Preheat the oven to 350F (180C) and line a baking sheet with parchment paper or silicone baking mat.

1. In a small bowl, sift both flours, cocoa powder and baking soda together.

2. In a clean, dry bowl set over a pan of simmering water (or in a microwave), melt half of the chocolate (2½ oz, 70g), then let cool to room temperature.

3. Beat the butter with a standing electric mixer, or by hand, just until smooth. Beat in the sugar, salt and vanilla or chocolate extract.

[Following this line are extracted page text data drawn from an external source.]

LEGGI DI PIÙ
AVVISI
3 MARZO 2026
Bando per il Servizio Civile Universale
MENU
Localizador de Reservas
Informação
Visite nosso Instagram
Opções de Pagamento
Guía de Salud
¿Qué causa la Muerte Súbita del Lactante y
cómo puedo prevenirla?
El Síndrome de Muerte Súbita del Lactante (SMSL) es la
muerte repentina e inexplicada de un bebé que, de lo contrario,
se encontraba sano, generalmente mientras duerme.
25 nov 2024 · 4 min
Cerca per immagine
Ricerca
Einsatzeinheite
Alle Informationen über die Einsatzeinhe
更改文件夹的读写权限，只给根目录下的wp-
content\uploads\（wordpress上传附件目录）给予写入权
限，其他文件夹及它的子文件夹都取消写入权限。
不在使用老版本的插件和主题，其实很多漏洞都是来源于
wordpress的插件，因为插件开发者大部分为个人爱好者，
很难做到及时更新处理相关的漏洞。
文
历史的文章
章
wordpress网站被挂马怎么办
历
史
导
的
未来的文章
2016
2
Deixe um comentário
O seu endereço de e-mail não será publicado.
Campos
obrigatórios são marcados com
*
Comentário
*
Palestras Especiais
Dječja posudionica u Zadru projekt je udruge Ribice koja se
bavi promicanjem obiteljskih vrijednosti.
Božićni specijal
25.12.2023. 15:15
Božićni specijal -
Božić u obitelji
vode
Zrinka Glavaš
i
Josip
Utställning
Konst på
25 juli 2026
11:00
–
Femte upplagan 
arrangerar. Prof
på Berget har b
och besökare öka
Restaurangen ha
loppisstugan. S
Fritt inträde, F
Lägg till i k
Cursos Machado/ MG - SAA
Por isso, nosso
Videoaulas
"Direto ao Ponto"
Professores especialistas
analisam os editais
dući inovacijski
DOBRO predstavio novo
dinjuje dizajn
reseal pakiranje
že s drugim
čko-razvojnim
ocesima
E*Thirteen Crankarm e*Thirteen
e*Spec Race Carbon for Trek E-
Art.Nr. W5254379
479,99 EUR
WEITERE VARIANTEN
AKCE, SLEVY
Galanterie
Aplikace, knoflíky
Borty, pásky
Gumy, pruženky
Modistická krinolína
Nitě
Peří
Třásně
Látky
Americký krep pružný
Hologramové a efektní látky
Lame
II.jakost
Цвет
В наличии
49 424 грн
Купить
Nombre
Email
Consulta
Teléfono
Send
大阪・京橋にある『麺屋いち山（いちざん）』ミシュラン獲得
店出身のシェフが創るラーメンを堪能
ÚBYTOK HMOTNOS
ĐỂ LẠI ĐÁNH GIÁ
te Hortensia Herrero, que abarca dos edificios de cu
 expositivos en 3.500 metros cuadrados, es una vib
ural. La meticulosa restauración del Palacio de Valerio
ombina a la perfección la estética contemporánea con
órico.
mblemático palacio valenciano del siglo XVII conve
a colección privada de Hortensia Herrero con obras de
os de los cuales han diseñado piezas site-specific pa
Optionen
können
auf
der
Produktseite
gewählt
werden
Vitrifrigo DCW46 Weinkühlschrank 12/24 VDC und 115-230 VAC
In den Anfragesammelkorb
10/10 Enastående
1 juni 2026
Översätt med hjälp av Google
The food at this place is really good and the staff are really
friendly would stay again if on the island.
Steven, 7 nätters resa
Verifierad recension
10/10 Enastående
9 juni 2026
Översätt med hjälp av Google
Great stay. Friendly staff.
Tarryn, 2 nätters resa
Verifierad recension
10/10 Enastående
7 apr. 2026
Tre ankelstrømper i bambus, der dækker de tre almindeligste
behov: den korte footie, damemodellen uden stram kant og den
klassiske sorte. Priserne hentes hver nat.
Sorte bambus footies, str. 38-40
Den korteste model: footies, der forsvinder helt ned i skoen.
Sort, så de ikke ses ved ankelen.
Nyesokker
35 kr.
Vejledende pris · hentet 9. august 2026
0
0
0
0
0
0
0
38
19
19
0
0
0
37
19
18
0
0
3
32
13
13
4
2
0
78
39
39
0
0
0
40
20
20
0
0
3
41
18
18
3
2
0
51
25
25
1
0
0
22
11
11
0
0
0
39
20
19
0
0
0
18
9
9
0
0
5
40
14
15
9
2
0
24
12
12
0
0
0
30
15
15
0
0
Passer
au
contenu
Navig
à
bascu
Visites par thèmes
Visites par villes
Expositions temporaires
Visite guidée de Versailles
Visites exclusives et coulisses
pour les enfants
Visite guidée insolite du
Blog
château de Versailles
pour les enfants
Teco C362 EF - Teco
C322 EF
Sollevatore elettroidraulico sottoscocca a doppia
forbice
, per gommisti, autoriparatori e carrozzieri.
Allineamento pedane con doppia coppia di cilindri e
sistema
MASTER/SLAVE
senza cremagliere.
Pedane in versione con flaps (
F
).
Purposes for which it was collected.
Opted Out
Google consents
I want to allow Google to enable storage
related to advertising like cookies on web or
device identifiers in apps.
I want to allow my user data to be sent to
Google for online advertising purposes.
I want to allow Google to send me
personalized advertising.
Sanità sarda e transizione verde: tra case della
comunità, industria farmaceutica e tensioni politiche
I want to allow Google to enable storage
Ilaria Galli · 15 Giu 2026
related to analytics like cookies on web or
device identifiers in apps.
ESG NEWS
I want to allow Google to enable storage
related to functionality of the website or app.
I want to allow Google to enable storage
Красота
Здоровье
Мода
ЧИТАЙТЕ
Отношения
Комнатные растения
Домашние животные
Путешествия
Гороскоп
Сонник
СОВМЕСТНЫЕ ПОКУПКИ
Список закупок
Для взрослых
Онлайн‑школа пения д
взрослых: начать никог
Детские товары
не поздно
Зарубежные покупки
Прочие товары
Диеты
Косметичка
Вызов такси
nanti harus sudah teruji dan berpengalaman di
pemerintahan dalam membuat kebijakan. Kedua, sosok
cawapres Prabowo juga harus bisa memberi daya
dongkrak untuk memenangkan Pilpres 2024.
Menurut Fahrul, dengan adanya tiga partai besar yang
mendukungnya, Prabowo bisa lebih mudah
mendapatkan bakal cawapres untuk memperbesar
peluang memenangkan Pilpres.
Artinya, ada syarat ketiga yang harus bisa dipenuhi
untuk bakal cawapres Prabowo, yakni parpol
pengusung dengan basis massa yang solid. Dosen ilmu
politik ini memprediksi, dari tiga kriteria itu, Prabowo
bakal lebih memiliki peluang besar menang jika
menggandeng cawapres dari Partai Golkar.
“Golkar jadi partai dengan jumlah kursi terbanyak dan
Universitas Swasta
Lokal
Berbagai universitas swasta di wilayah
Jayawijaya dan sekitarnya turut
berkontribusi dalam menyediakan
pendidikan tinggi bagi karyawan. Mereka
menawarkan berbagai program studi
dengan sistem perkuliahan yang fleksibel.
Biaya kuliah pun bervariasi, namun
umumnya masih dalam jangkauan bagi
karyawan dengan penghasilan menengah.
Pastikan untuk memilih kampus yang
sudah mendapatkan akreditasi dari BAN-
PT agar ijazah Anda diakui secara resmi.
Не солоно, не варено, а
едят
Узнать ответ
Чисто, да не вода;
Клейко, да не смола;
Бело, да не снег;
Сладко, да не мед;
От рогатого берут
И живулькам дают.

4. By hand, stir in the melted chocolate, then the flour-cocoa mixture. Then finally the chocolate chunks.

5. Scoop the dough into rounded teaspoons and place evenly-spaced on the prepared baking sheet. Sprinkle with cinnamon salt or fleur de sel, if desired, then bake for 10-12 minutes or until the cookies take on a slightly dry sheen to the top. They may feel soft, but don’t worry; they’re firm up just fine when cool.